Defecits during a recession shouldn’t bother anybody.
Brian
Aug 2 2003 at 2:47pm
Most of the power afforded by Moore’s Law is eaten up by graphical interfaces and bloated protocols and bloated software. I think it was a TI scientist who said “I can’t type at 100 MegaHertz”. I don’t think it’s Moore’s Law that explains any increase in productivity as much as the ubiquity of computers, ease of use and the influence in the workforce of more younger people comfortable with computers, and of course that 1960s innovation of the internet. I view this as almost like a mid-1990’s step change (or several smaller irregular steps) rather than a constant growth curve such as Moore’s. To have what would have been considered a supercomputer 10 years ago on every desk today isn’t going to solve the genomics and fluid modelling problems any sooner because most of us don’t work in those areas.
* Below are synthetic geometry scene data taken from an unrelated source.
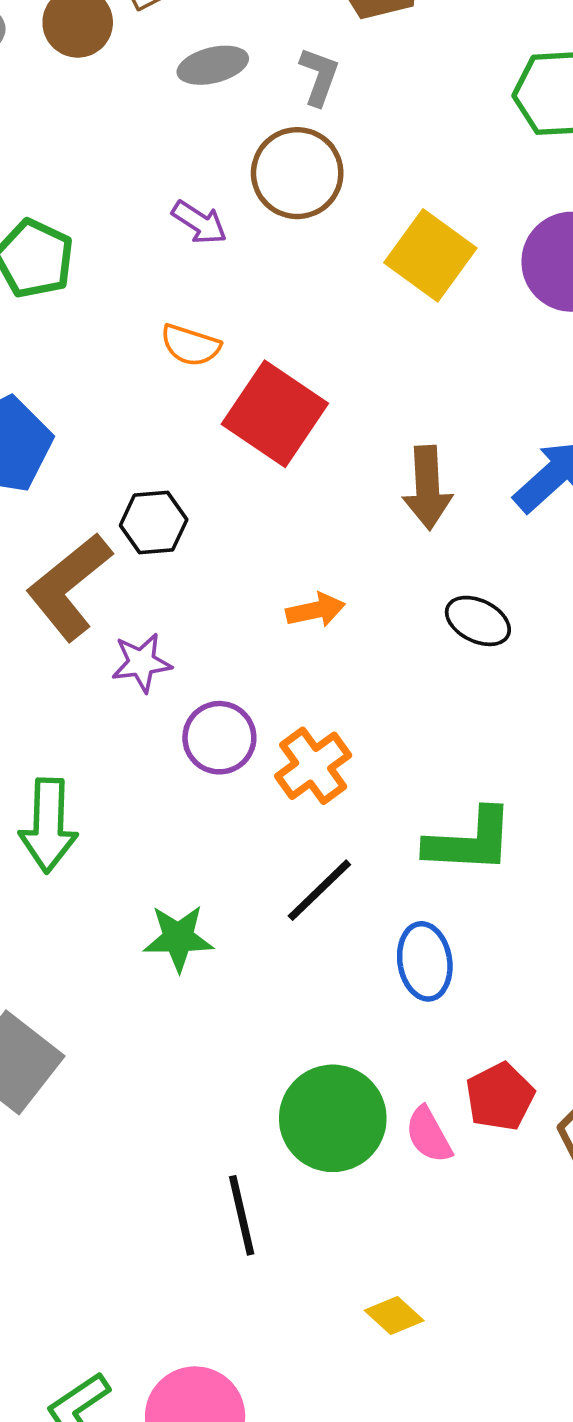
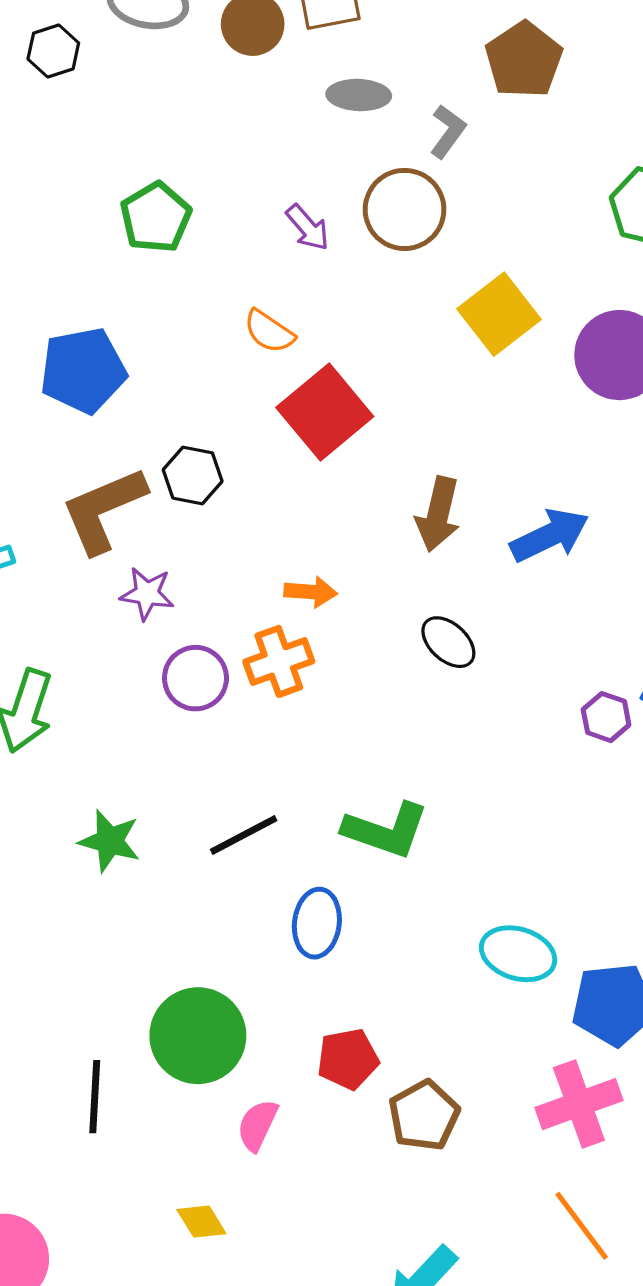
orange cross: (313, 766) -> (279, 661), moved
pink semicircle: (429, 1135) -> (257, 1125), moved, turned 38

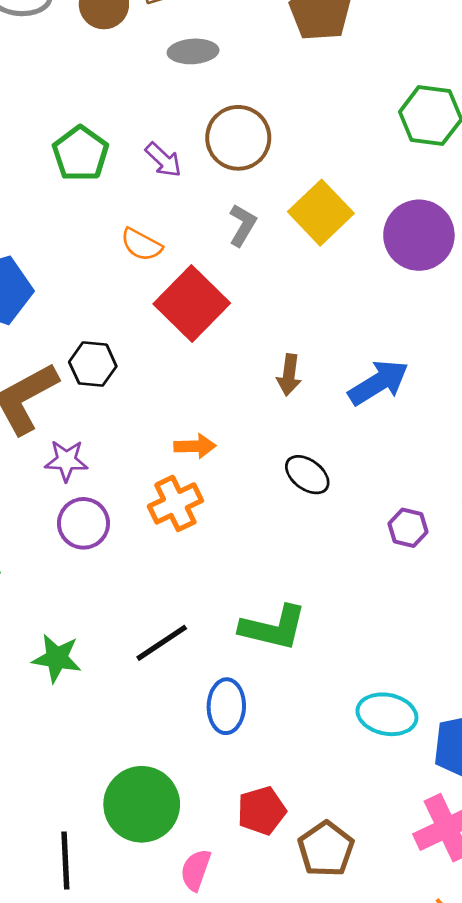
gray L-shape: (448, 131) -> (242, 225), moved
green pentagon: (156, 217) -> (80, 154), moved
brown arrow: (438, 514) -> (289, 375), size x0.7
purple circle: (195, 678) -> (83, 523), moved
purple hexagon: (606, 717) -> (408, 528), moved

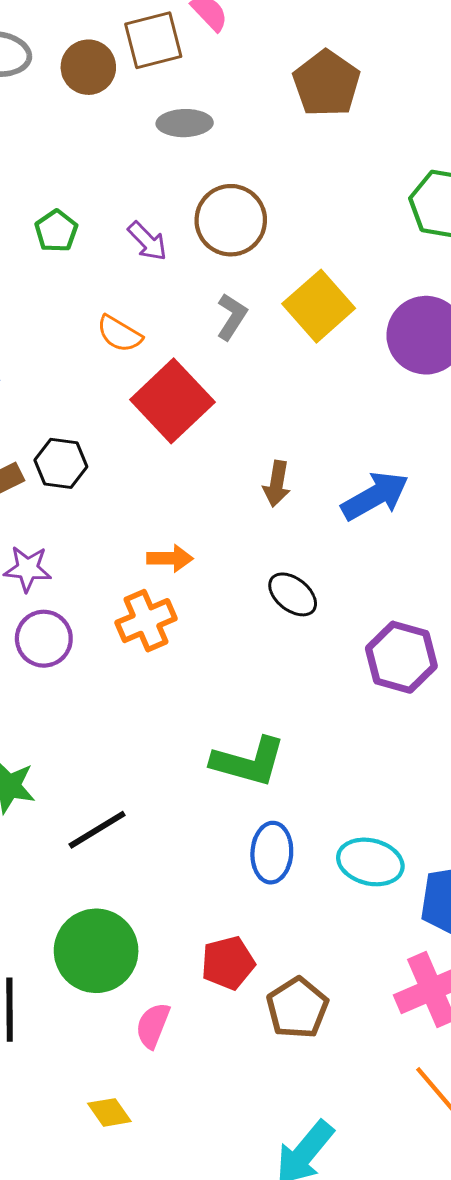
green pentagon: (80, 154) -> (56, 231), size x0.7
purple hexagon: (408, 528) -> (401, 657), size x1.6
black line: (162, 643) -> (97, 830), moved
blue ellipse: (226, 706) -> (272, 853), moved

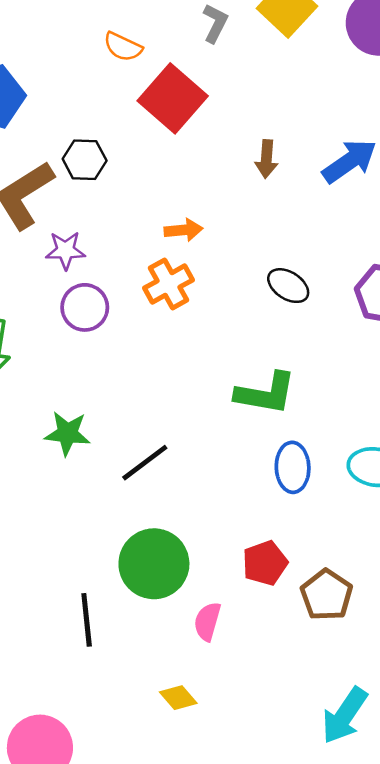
black ellipse: (293, 594) -> (288, 286), moved

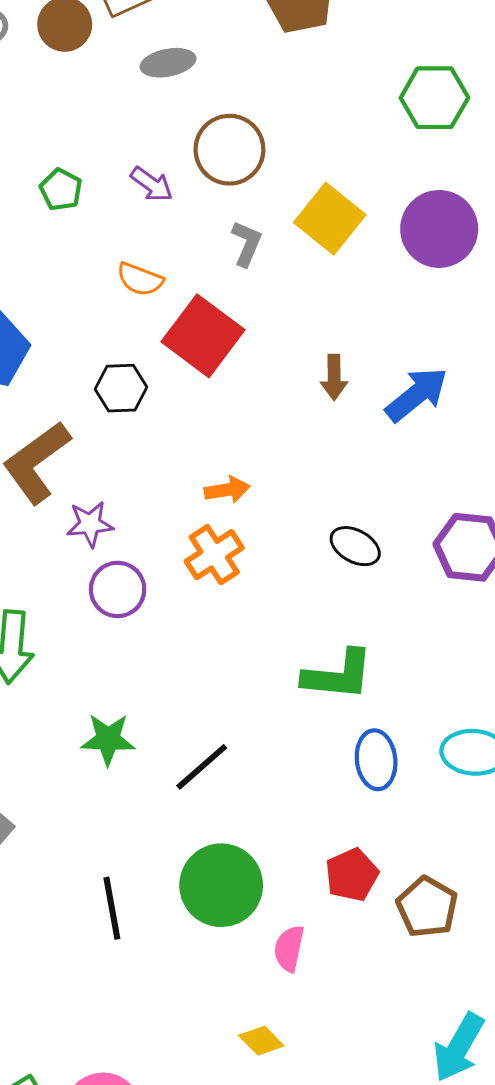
brown arrow: (266, 159) -> (334, 377), moved
black hexagon: (85, 160) -> (121, 388), moved
black line: (87, 620) -> (112, 908), moved

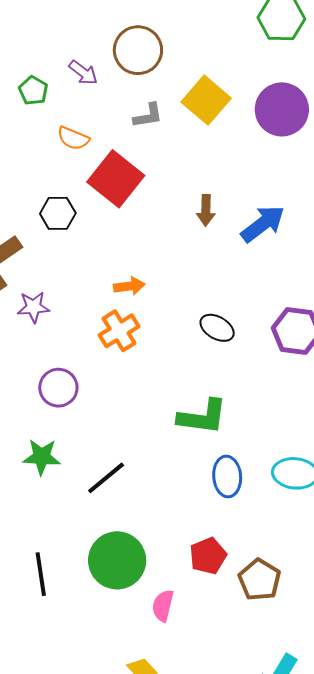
green pentagon: (61, 190) -> (33, 91), moved
gray L-shape: (247, 244) -> (148, 116), turned 56
purple circle: (118, 589) -> (58, 388), moved

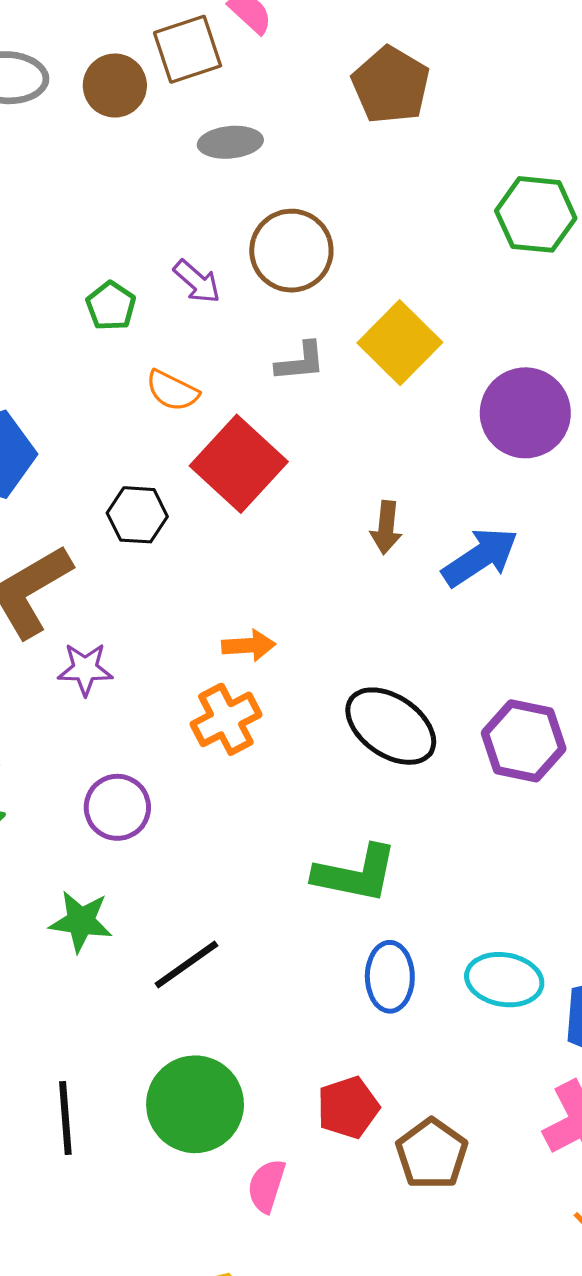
purple circle: (282, 109) -> (525, 413), moved
black ellipse: (217, 328) -> (391, 726), size x1.6

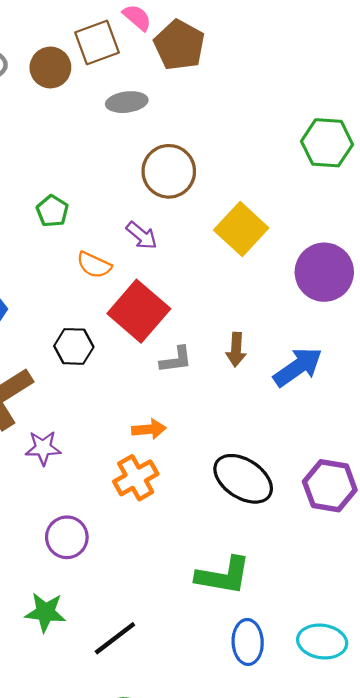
brown pentagon: (391, 85) -> (179, 45), moved
purple arrow: (197, 282) -> (142, 235), moved
gray L-shape: (300, 362) -> (176, 360), moved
If we want big productivity and standards of living increases why don’t we teach more economics to children (and adults)? Change the main management incentive from options to long-term restricted stock.
Matt Young
Aug 2 2003 at 4:08pm
Too late.
Here in Silicon Valley we are shutting business down as fast a possible. GenX has a looming tax burden, and there is no way we can plan long term with both the Davis fiasco and the entitlement bubble.
If you are over 50, and not working, don’t bother. Sell out now, grab your piece of the retirement home and plan on accasional part time work.
If you are under 20, don’t bother with that first job, spend the next 6 years in school until this thing settles out.
If you are between 20 and 50, work, but cheat on taxes as much as possible and squirrel away your money.
And, whenever some Republican Communist wants $300 billion of your taxes in a Trotskyite adventure, just say no.